В Саниной избе Лева прожил неделю. Вместе с Тезкиным ходил в лес по грибы и на болото за клюквой, ловил рыбу в глухом лесном озерце. Они ночевали в охотничьей избушке на берегу вытекавшего из озера ручья, где был сложен простой очаг с дымоходом, сколочены грубые нары и стол, спрятаны запасы соли, чая и спичек. Сидя на порожке этой избушки и задумчиво глядя перед собой, Голдовский предавался философским грезам и думал о том, что мир, в сущности, устроен очень просто, он делится на две части: дом и остальную громаду с лесом и водой. Они ели уху из жирных озерных окуней и сорог, жарили грибы и почти не спали, потому что терять время здесь было еще жальче, чем в Москве, хотя каждая минута его рабочего времени там стоила кучу денег. И дело было даже не в этих грибах и рыбе, не в ягодах и прочих дарах щедрой осенней природы, а в том, что во всей этой жизни, в сырых росистых сумерках, в мокрой паутине, в утренниках и нежном сентябрьском солнце, нехотя поднимавшемся над молчаливым лесом, во всей этой тишине, никогда прежде им не слышанной, Голдовский ощущал такую благодать, что ему хотелось бухнуться на колени посреди этого мира и прошептать: «Как дивны дела твои, Господи!» – и только тезкинское присутствие удерживало его от этого прекрасного порыва души.

Саня был очень радушен, хотя немного посмеивался над своим восторженным другом.
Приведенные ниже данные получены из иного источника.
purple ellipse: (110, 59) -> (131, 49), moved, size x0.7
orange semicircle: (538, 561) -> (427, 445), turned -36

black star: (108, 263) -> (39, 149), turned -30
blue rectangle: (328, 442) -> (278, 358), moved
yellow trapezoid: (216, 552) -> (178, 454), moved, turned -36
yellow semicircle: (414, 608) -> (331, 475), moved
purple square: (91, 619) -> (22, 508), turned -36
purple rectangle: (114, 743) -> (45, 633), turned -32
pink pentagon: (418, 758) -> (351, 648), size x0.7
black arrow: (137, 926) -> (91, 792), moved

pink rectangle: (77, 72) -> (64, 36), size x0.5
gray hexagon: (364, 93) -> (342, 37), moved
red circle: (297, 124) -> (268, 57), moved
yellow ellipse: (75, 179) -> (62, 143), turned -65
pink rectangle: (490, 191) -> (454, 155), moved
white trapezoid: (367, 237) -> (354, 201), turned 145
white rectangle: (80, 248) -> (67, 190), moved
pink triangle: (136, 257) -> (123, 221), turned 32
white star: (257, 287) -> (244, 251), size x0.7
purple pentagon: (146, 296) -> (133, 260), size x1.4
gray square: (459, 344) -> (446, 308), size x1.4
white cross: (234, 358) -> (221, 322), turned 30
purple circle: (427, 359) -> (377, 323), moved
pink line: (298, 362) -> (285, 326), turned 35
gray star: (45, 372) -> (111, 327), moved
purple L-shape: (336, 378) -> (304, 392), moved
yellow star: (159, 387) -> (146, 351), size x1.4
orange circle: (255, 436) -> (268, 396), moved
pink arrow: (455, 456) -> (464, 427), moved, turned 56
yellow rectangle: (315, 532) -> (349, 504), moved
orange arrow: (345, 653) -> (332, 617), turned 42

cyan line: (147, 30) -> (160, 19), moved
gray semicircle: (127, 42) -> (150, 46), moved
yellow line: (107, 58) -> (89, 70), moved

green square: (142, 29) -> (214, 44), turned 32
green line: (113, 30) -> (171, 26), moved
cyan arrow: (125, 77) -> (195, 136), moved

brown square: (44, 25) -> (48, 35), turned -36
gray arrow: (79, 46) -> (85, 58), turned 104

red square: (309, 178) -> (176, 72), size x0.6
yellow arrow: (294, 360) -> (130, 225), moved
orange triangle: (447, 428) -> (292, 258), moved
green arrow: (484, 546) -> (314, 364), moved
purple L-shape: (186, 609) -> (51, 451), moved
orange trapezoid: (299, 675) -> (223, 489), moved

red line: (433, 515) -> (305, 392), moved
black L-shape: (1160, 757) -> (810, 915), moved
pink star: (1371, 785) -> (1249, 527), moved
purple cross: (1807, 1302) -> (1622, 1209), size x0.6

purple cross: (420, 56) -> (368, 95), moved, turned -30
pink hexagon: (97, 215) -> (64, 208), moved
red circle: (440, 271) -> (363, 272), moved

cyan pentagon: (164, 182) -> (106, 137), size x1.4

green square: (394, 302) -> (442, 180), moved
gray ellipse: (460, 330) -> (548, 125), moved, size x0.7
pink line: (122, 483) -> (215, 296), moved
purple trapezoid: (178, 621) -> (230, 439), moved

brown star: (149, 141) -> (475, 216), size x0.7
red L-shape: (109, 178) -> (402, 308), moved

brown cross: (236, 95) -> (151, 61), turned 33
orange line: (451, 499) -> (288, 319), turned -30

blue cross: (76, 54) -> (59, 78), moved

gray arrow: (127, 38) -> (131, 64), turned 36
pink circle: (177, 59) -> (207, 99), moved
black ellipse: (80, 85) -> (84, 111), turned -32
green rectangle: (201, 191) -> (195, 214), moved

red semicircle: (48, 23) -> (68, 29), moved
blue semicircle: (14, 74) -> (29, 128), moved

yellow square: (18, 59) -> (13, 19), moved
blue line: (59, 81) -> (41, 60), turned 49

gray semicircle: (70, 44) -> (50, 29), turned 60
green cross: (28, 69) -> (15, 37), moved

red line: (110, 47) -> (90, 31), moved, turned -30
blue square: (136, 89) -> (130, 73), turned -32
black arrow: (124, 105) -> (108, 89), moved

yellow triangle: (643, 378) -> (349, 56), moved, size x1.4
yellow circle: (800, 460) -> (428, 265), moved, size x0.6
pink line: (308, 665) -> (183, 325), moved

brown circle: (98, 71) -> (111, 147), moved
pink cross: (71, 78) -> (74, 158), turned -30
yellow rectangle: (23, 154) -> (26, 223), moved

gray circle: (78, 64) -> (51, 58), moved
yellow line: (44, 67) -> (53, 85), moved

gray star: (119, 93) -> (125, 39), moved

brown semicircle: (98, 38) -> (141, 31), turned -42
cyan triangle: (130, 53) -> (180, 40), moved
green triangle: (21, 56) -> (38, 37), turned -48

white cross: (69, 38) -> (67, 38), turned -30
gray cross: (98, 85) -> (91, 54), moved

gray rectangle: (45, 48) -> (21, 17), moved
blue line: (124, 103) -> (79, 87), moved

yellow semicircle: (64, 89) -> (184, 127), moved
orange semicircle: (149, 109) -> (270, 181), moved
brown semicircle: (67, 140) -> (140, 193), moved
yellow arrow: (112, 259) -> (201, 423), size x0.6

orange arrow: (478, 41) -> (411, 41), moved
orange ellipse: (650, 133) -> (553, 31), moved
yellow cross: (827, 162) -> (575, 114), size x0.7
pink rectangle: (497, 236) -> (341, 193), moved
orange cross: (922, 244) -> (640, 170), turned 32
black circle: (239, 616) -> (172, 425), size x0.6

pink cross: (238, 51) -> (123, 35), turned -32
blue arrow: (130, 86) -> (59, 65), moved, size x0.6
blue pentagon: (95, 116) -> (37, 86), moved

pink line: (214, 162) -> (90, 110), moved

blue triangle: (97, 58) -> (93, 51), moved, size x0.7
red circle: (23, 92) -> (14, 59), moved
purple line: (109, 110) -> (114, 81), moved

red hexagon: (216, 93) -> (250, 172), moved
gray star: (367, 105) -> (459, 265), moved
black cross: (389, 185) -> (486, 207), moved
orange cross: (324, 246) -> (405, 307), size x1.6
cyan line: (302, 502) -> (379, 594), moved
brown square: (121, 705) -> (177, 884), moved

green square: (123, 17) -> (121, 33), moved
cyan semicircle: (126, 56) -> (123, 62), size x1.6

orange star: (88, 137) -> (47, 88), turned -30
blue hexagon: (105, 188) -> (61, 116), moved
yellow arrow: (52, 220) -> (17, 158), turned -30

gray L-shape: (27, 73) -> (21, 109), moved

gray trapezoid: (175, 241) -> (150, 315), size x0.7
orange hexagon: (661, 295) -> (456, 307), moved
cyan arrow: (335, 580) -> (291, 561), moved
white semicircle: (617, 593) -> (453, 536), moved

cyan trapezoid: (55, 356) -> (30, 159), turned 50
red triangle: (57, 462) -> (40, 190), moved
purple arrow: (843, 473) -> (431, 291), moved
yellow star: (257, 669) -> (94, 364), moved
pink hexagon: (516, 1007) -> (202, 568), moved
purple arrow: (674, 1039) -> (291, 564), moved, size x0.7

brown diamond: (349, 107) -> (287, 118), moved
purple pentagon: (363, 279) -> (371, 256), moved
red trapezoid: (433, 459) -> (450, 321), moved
Говорил он по-прежнему мало, но иногда вечерами, перебрав ягоды или грибы, доставал толстую потрепанную тетрадь и зачитывал из нее отрывки. Теперь Лева и не думал ничего критиковать. Он слушал друга с величайшим вниманием, не хуже онежской Любушки, задавал вопросы, хотя мало что смыслил во всей этой абракадабре. Он и не имел большого желания в нее вникать – тезкинский голос завораживал его, как древний, давно исчезнувший язык, вышедший из тех же времен, что и избушка на берегу лесного ручья.

Однако ж недаром он был предназначен судьбою для перевода туманных символов в вещественную явь. Натура предпринимателя не дремала ни минуты, и, когда голова его вовсе ошалела от тезкинских пространных рассуждений о круговом движении русской цивилизации, мистическом смысле русской истории и ее глубочайшей связи с климатом и ландшафтом восточноевропейской равнины, Голдовского посетила великолепная идея. Он подумал, что одним из самых блестящих его туров станет посещение усадьбы подпольного русского философа Александра Ивановича Тезкина, чья концепция русского пути и русской души представляется особенно увлекательной и своеобразной и заинтересует любого европейского интеллектуала, жаждущего постичь загадочную славянскую страну, а путь к философу по разбитым дорогам Нечерноземья станет своего рода погружением в глубины русского духа.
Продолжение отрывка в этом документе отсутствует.